Steve saw Kay write it on the bottom of the note. It wasn’t much; just two letters.
Steve: What does this mean?
Kay: I saw it.
S: Yes, but what does it mean?
K: What? It means I saw the note.
S: What does the note have to do with Kilo Octet.
K: It doesn’t.
S: It isn’t about football! There’s no reason to mention Kelly Orton.
K: I didn’t.
S: Or the Kick off if you’re not talking about football.
S: Are you Egyptian?
S: You’re referring to Kemetic Orthodoxy?
S: Did you attend Keystone Oaks High in Pennsylvania?
K: I visited Gettysburg once.
S: Are you buying stock in Coca-Cola?
K: Not today.
S: Knight Officer, Knight Online, Knock Out & Knowledge Object don’t make sense either.

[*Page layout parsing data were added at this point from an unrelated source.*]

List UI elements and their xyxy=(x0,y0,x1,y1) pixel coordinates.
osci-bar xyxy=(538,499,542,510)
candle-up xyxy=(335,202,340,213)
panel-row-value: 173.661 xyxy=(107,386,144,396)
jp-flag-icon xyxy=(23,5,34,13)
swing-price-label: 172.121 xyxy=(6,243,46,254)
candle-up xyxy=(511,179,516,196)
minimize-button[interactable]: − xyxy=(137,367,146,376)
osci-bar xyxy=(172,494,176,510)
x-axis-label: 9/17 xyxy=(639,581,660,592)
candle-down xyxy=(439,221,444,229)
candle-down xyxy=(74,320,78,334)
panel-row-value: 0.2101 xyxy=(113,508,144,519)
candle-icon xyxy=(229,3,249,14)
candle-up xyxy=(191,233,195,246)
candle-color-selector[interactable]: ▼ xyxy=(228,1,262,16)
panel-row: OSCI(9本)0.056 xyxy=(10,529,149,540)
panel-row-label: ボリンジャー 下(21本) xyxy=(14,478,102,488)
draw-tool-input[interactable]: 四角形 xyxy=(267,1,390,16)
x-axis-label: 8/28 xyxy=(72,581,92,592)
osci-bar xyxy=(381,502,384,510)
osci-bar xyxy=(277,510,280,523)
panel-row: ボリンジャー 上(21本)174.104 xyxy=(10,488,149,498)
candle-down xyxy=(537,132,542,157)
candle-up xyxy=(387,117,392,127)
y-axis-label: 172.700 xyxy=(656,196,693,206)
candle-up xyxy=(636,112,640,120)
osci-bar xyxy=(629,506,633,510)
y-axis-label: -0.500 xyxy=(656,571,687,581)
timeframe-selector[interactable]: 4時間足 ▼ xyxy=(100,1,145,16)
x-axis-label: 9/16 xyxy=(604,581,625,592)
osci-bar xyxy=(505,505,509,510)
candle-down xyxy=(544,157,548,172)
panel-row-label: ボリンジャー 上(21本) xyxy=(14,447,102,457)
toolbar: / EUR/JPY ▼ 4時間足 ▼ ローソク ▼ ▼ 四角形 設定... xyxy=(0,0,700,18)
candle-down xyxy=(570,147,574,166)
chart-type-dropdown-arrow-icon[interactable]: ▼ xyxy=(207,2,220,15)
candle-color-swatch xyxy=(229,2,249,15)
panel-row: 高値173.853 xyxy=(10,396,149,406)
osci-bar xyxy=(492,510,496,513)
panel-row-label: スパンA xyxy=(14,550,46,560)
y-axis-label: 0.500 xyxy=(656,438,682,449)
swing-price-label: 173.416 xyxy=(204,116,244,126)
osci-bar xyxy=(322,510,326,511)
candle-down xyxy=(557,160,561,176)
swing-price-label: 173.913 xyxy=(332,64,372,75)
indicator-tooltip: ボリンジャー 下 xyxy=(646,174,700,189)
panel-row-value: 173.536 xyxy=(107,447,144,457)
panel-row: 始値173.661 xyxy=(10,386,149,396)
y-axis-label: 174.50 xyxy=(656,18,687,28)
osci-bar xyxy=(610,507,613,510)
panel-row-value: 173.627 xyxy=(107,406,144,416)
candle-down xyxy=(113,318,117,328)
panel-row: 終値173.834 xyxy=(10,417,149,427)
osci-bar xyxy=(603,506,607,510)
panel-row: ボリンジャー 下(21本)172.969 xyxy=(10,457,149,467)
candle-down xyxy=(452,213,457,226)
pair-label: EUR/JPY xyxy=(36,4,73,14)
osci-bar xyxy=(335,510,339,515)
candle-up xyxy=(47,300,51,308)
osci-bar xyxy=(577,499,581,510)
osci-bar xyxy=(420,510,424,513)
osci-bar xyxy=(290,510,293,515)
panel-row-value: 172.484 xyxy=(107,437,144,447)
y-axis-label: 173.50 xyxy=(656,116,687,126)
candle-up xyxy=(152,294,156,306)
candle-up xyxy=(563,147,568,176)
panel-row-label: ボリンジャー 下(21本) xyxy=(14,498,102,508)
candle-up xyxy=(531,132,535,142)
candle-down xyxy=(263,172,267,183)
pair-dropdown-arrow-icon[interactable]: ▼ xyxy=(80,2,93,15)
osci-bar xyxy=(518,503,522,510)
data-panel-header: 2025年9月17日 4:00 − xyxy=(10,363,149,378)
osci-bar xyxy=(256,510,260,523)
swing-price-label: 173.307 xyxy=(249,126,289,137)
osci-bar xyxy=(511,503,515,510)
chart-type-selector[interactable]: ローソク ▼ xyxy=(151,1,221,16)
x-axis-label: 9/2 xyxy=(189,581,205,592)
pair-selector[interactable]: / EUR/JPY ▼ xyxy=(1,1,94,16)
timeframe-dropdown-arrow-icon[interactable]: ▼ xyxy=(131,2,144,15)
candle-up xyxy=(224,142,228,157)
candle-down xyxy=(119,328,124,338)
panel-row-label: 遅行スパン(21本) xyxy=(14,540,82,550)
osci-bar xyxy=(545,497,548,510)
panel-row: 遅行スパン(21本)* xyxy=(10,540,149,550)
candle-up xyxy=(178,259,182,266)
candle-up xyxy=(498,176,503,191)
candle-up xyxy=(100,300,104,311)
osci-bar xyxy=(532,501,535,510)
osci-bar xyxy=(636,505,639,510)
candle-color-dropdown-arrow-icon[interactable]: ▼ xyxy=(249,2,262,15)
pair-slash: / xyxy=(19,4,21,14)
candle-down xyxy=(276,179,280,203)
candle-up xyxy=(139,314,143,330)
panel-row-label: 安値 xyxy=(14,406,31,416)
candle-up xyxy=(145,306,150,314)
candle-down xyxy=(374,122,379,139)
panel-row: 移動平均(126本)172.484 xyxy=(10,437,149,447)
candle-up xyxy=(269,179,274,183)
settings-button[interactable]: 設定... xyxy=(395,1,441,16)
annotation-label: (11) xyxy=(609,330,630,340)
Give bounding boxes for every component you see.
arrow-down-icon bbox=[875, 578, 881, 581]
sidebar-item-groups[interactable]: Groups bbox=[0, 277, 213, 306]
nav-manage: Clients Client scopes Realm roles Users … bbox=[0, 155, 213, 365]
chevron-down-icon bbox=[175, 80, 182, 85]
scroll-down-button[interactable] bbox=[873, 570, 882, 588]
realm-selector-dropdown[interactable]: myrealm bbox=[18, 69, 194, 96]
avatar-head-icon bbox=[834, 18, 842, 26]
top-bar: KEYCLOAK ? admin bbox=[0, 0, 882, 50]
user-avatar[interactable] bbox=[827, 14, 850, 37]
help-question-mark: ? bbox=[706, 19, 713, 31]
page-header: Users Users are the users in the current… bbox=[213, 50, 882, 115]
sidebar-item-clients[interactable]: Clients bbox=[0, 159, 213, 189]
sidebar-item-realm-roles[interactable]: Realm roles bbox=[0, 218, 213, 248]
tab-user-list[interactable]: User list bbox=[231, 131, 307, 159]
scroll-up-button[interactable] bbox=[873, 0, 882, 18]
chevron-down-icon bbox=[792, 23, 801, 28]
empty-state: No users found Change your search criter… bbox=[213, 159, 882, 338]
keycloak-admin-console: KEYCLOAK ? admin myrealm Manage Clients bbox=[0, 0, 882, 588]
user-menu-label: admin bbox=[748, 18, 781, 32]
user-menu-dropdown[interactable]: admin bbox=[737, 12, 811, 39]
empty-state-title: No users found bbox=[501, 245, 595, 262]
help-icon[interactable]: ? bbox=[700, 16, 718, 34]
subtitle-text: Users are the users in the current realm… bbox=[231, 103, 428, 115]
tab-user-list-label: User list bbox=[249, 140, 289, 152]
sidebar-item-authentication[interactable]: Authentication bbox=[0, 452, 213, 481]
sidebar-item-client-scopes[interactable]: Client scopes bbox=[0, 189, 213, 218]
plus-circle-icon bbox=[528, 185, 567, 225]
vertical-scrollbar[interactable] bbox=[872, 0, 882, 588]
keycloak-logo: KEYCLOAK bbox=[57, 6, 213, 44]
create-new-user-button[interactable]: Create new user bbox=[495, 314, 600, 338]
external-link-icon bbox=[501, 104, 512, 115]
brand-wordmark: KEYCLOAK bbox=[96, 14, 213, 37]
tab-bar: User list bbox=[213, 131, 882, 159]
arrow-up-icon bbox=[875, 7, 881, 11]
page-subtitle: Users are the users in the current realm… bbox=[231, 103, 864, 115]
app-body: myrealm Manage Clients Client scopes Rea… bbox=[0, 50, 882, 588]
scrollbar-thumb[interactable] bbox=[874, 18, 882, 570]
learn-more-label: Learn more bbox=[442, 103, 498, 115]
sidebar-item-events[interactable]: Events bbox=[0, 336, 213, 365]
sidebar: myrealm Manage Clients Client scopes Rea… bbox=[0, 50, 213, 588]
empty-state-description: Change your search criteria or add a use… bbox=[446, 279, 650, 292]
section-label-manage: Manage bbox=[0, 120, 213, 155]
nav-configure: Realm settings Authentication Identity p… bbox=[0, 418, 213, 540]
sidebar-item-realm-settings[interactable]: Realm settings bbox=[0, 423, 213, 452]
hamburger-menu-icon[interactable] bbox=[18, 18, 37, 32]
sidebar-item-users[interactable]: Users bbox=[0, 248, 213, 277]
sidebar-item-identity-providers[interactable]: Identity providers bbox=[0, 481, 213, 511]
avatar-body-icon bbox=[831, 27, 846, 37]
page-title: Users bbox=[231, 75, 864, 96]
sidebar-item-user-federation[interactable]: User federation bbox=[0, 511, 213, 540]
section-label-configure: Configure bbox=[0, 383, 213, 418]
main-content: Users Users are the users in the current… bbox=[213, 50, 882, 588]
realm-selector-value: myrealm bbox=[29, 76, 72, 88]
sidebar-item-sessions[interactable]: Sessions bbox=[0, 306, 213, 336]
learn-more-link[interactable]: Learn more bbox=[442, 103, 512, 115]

K: What are you talking about?
S: You wrote KO.
K: I acknowledged that I saw the note.
S: But what does it mean?
K: Those are my initials.
The trouble with acronyms is twofold: acronyms are exclusive language, excluding many from the meaning. Acronyms are not clearly understood even by close associates as in our example.
The best practice is to say what you mean and write out the words: name the organization, spell out the technical term or provide a point of reference so that the information is complete for all who may read it.